Use this when the PDF already has a usable text layer.

import com.extractpdf4j.helpers.Table;
import com.extractpdf4j.parsers.StreamParser;

import java.nio.file.Files;
import java.nio.file.Path;
import java.util.List;

public class StreamQuickStart {
    public static void main(String[] args) throws Exception {
        List<Table> tables = new StreamParser("samples/statement.pdf")
                .pages("1-3")
                .parse();

        if (!tables.isEmpty()) {
            Files.createDirectories(Path.of("out"));
            Files.writeString(Path.of("out/stream_table.csv"), tables.get(0).toCSV(','));
        }
    }
}

Best for:

  • generated PDFs
  • statements
  • text-layer reports

3) Lattice parser (ruled / grid tables)

Use this when table borders are clearly visible.

import com.extractpdf4j.helpers.Table;
import com.extractpdf4j.parsers.LatticeParser;

import java.io.File;
import java.nio.file.Files;
import java.nio.file.Path;
import java.util.List;

public class LatticeQuickStart {
    public static void main(String[] args) throws Exception {
        List<Table> tables = new LatticeParser("samples/scanned.pdf")
                .dpi(300f)
                .keepCells(true)
                .debug(true)
                .debugDir(new File("out/debug"))
                .pages("all")
                .parse();

        Files.createDirectories(Path.of("out"));

        for (int i = 0; i < tables.size(); i++) {
            Files.writeString(Path.of("out/lattice_table_" + i + ".csv"), tables.get(i).toCSV(','));
        }
    }
}

Best for:

  • boxed tables
  • scanned tables with visible lines
  • grid-heavy layouts

4) OCR-assisted stream parser

Use this when the text layer is weak or missing.

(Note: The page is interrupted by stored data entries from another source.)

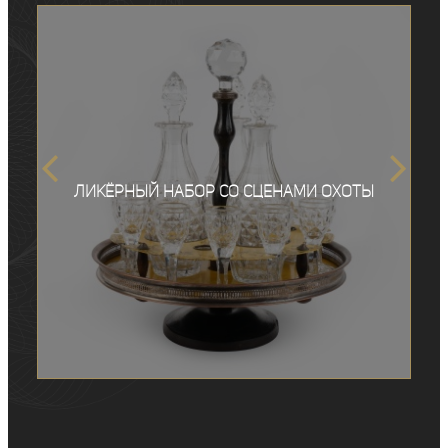
Ликёрный набор со сценами охоты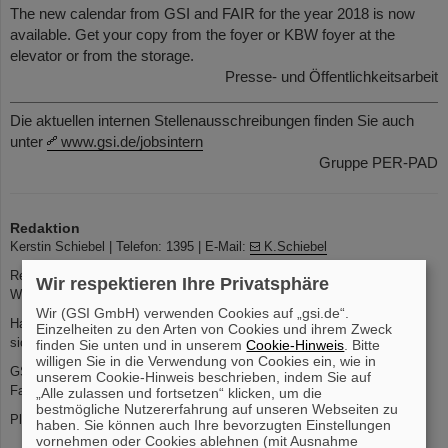
The new calendar from GSI and FAIR for the year 2018 is now
available. Get your copy from the foyer or KBW foyer at the
elevator or from the storage.
Presse- und Öffentlichkeitsarbeit
Die aktuellen internen Stellenausschreibungen finden Sie auch
unter
www.gsi.de/jobsintern
Gruppe PER-PAD
Redaktion
Kerstin Schiebel | Telefon: 1395 | E-Mail:
K.Schiebel
Redaktionsschluss: Donnerstags 12 Uhr
Wir respektieren Ihre Privatsphäre
Web-Interface zum Einstellen von Beiträgen:
https://kurier.gsi.de
Wir (GSI GmbH) verwenden Cookies auf „gsi.de“.
Haben Sie Kommentare oder Vorschläge zu dieser Seite, wenden Sie
Einzelheiten zu den Arten von Cookies und ihrem Zweck
sich an:
kurier@gsi.de
finden Sie unten und in unserem
Cookie-Hinweis
. Bitte
willigen Sie in die Verwendung von Cookies ein, wie in
GSI Helmholtzzentrum für Schwerionenforschung GmbH
unserem Cookie-Hinweis beschrieben, indem Sie auf
Facility for Antiproton and Ion Research in Europe GmbH
„Alle zulassen und fortsetzen“ klicken, um die
bestmögliche Nutzererfahrung auf unseren Webseiten zu
Planckstr. 1 | 64291 Darmstadt | Telefon: +49-6159-71- 0
haben. Sie können auch Ihre bevorzugten Einstellungen
vornehmen oder Cookies ablehnen (mit Ausnahme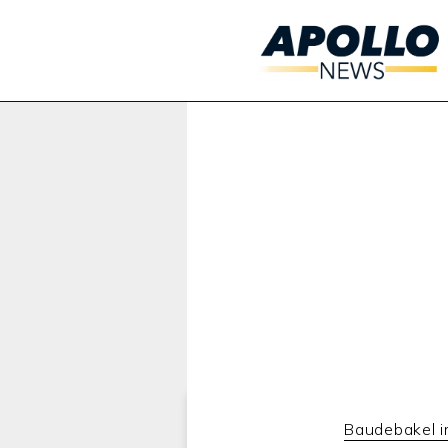
Werbung:
Baudebakel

import com.extractpdf4j.helpers.Table;
import com.extractpdf4j.parsers.OcrStreamParser;

import java.util.List;

public class OcrQuickStart {
    public static void main(String[] args) throws Exception {
        List<Table> tables = new OcrStreamParser("samples/scan.pdf")
                .pages("1-2")
                .dpi(300f)
                .parse();

        System.out.println("Tables found: " + tables.size());
    }
}

Best for:

  • scanned statements
  • image-heavy PDFs
  • OCR recovery cases

5) Batch extraction (folder to CSV)

Use this when processing multiple PDFs.

import com.extractpdf4j.helpers.Table;
import com.extractpdf4j.parsers.HybridParser;

import java.io.File;
import java.nio.file.Files;
import java.nio.file.Path;
import java.util.List;

public class BatchQuickStart {
    public static void main(String[] args) throws Exception {
        Files.createDirectories(Path.of("./out"));

        for (File pdf : new File("./invoices").listFiles(f -> f.getName().endsWith(".pdf"))) {
            List<Table> tables = new HybridParser(pdf.getPath())
                    .dpi(300f)
                    .parse();

            if (!tables.isEmpty()) {
                Files.writeString(
                        Path.of("./out/" + pdf.getName() + ".csv"),
                        tables.get(0).toCSV(',')
                );
            }
        }
    }
}

Tips for better results

  • Start with HybridParser
  • Use dpi(300f) for scanned PDFs
  • Use page ranges to limit noisy pages
  • Use debug output when layout detection is unclear
  • Normalize headers downstream when documents vary